Dennis Houle appeals from the order of the District Court for Burleigh County, denying his application for post-conviction relief. We affirm.

On July 2, 1980, Houle entered pleas of guilty to the class C felony charge of burglary and the class AA felony charge of murder pursuant to a plea agreement. In accordance with the plea arrangement, Houle was sentenced to one year on the burglary charge and fifty years on the murder charge to run concurrently. On August 9, 1990, Houle, acting pro se, made various motions to the district court seeking, among other things, a writ of habeas corpus. In an application, dated October 20, 1990, Houle requested court-appointed counsel. On or about October 26, 1990, Rodney K. Feldner was appointed to represent Houle. On March 4, 1991, Houle, through his newly appointed counsel, applied for post-conviction relief pursuant to *25 section 29-32.1-01, N.D.C.C., 1 or, in the alternative, sought to withdraw his plea pursuant to Rule 32(d), N.D.R.Crim.P., 2 asserting, as a basis for such relief, ineffective assistance of counsel and the failure of the sentencing judge to advise Houle of the effective minimum sentence arising due to the parole ineligibility period. After a hearing held on July 11, 1991, the district court denied Houle’s application for post-conviction relief. This appeal followed.

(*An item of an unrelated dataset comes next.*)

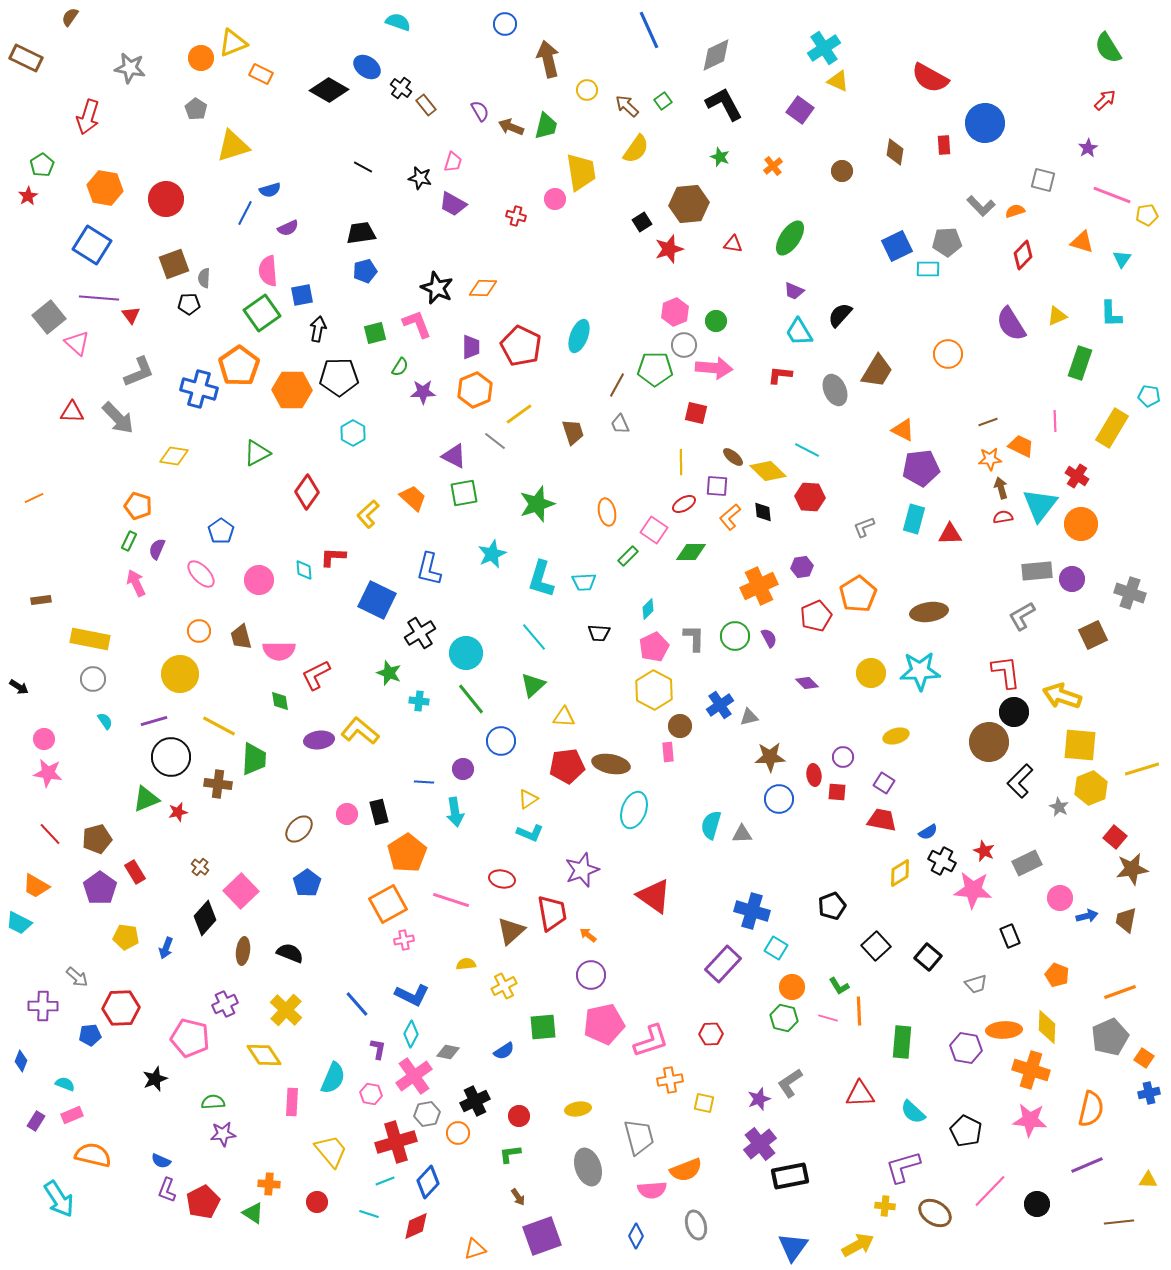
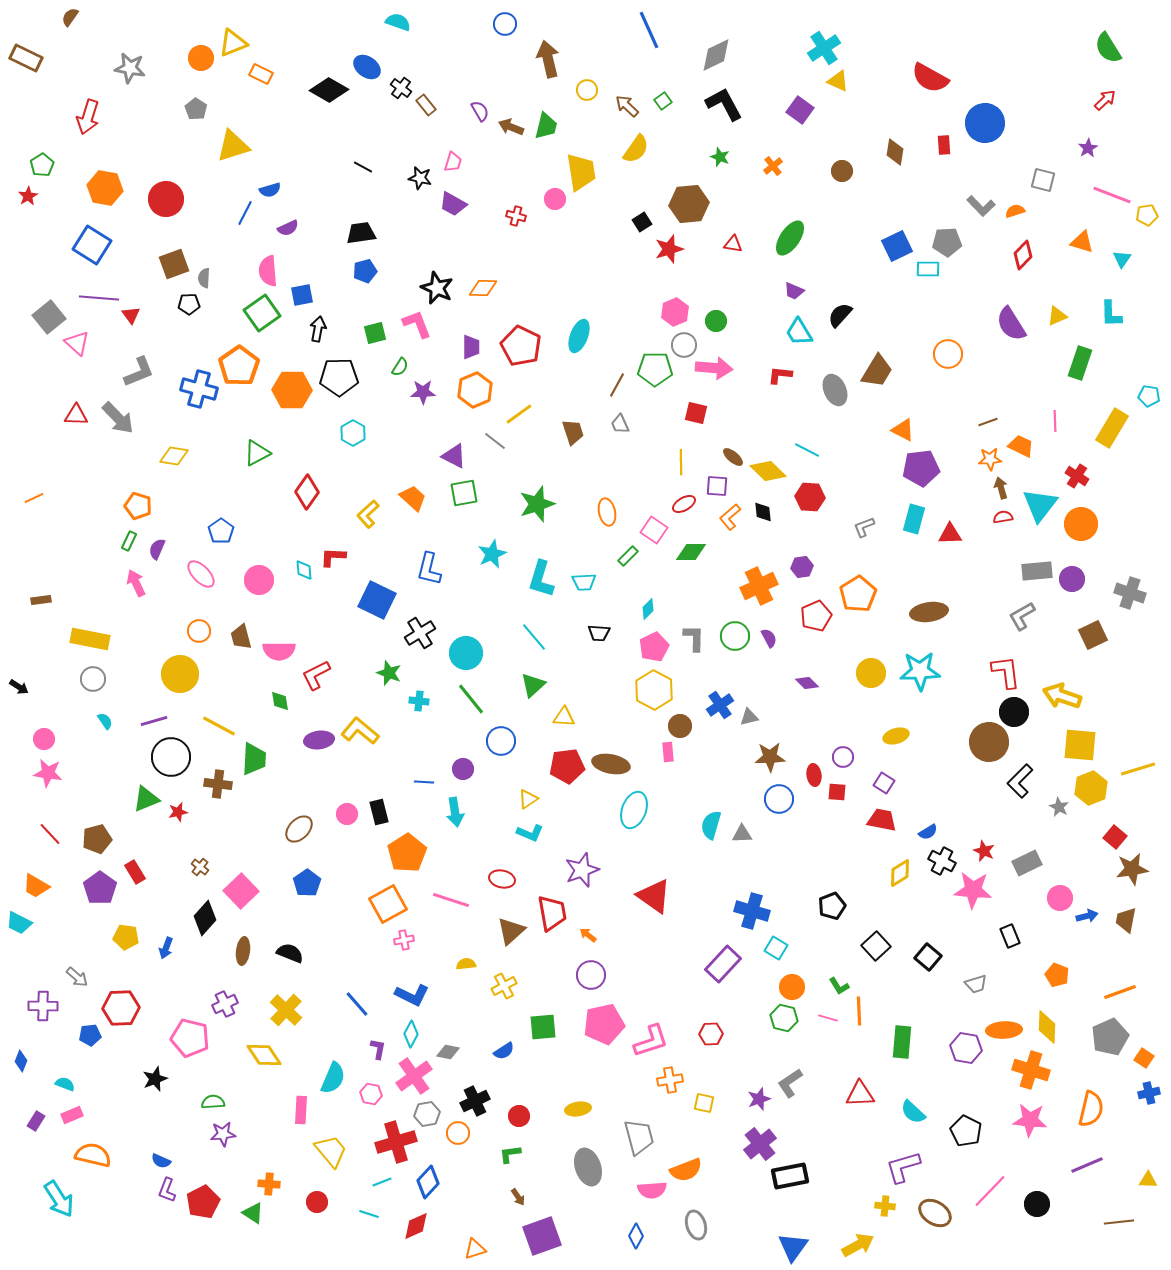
red triangle at (72, 412): moved 4 px right, 3 px down
yellow line at (1142, 769): moved 4 px left
pink rectangle at (292, 1102): moved 9 px right, 8 px down
cyan line at (385, 1181): moved 3 px left, 1 px down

When a person seeks to withdraw a guilty plea under the Post-Conviction Relief Act (ch. 29-32.1, N.D.C.C.), the action is generally treated as a Rule 32(d), N.D.R.Crim.P., motion. State v. Boushee, 459 N.W.2d 552, 555-556 (N.D.1990). Accordingly, a withdrawal of a guilty plea is allowed when necessary to correct a “manifest injustice.” Id. at 556. “The determination of manifest injustice is ordinarily within the trial court’s discretion, and will be reversed on appeal only for an abuse of discretion.” Id. “An abuse of discretion occurs when the court fails to exercise its discretion in the interests of justice.” State v. Millner, 409 N.W.2d 642, 643 (N.D.1987).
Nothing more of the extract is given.